What Is Play For Dream MR?
Play For Dream is a Chinese headset company that was formerly known as YVR.
Its latest headset, Play For Dream MR, was announced back in June as coming to China and some other Asian countries, and last month it launched a Kickstarter to bring it to the west too.
Play For Dream MR uses the Snapdragon XR2+ Gen chipset and will retail starting at $2000. Its design looks to be a crossover between Apple Vision Pro and Meta Quest Pro.
The XR2+ Gen 2 chipset, Qualcomm's most powerful XR chip yet, is paired with 16GB of LPDDR5X RAM and either 512GB or 1TB of UFS 3.1 storage, depending on the model you buy.
The headset features dual 3840×3552 micro-OLED displays from BOE, higher resolution than Vision Pro's Sony panels, with a refresh rate of 90Hz and 92% DCI-P3 color gamut, the same as Vision Pro.
Its pancake lenses offer a claimed field of view of 103°, and the headset has eye tracking for automatic IPD adjustment and foveated rendering.

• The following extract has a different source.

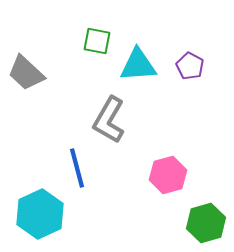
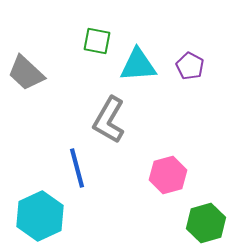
cyan hexagon: moved 2 px down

In addition to eye tracking, the headset features high-resolution color passthrough, a depth sensor, hand tracking, and Touch Plus-like ringless tracked controllers.

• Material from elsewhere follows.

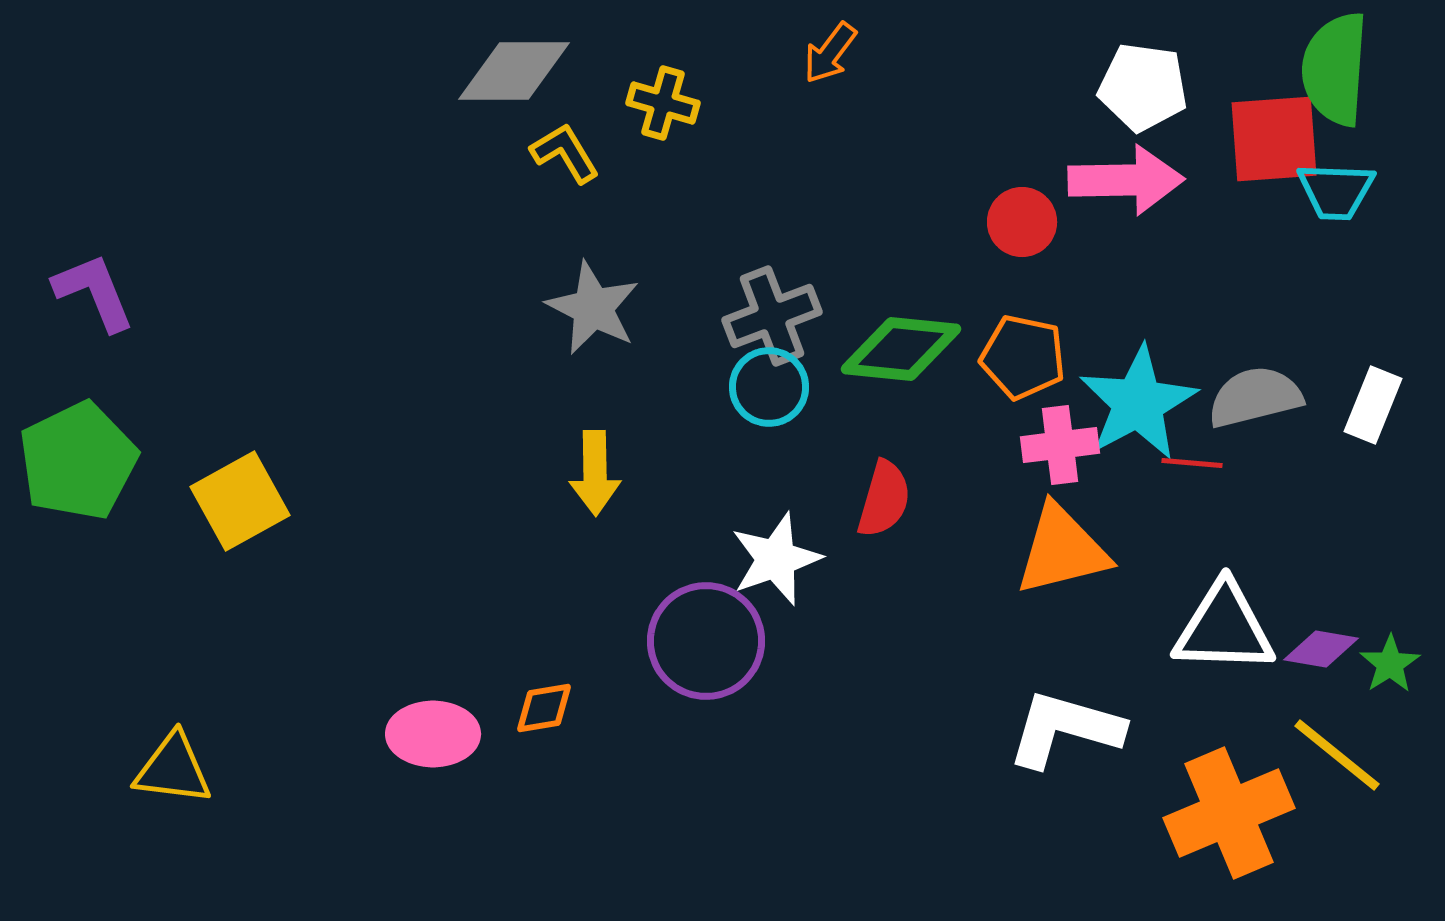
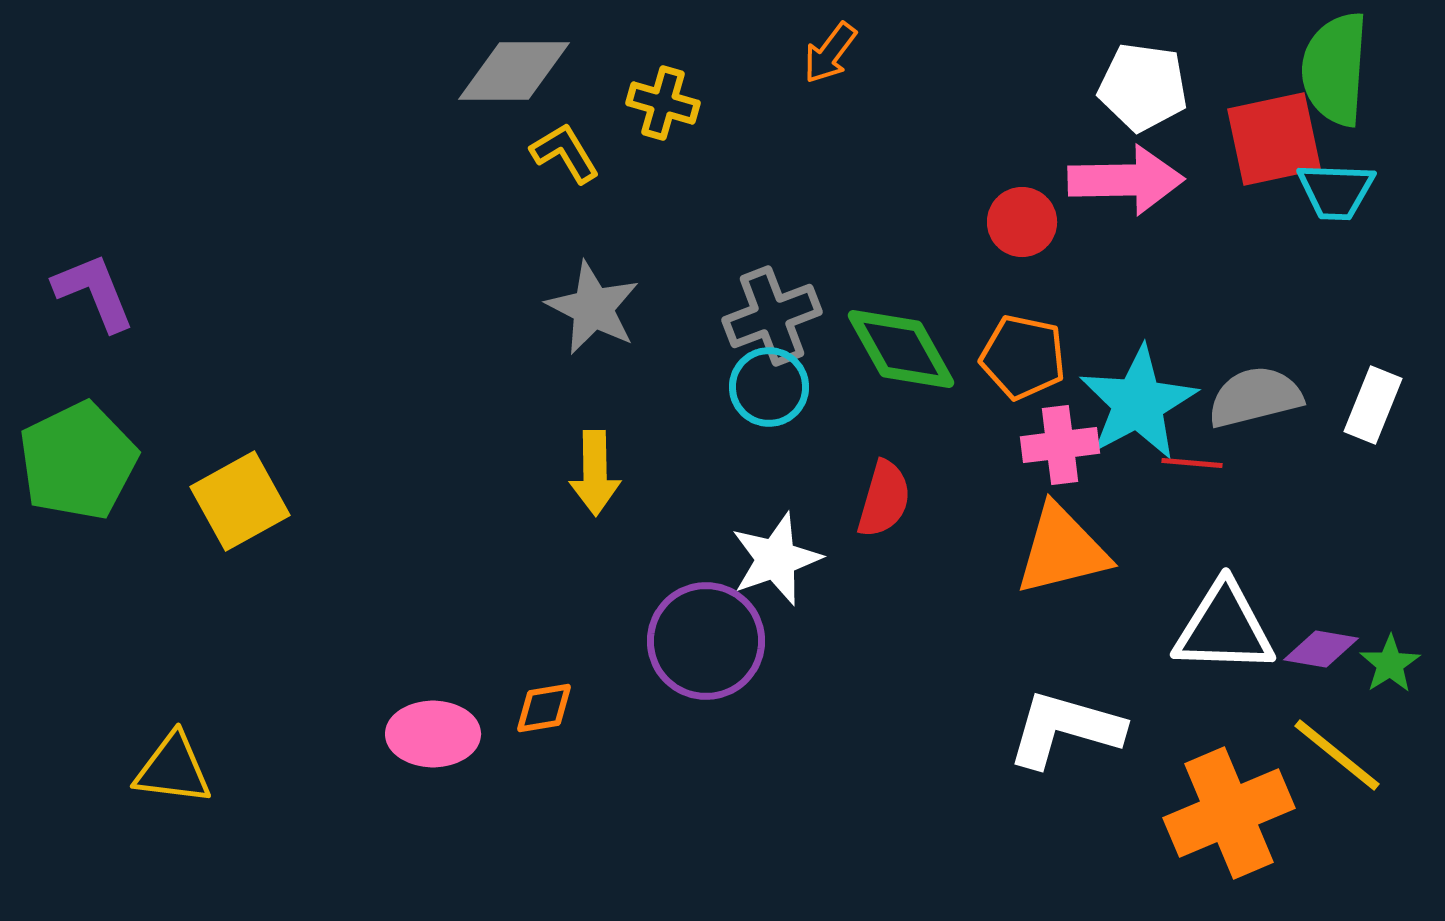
red square: rotated 8 degrees counterclockwise
green diamond: rotated 55 degrees clockwise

The headset's total weight is exactly the same as Apple Vision Pro, 650 grams, but the distribution of this weight is vastly different. A curved battery is built into the back of the strap, similar to the approach Meta Quest Pro took.
The battery at the rear of the strap can power the headset for just over 1 hour, and an included tethered external battery adds 2.5 hours for a total of 3.5 hours usage.
Play For Dream claims the first global units will start shipping in December, and that all headsets should be shipped within the first weeks of 2025.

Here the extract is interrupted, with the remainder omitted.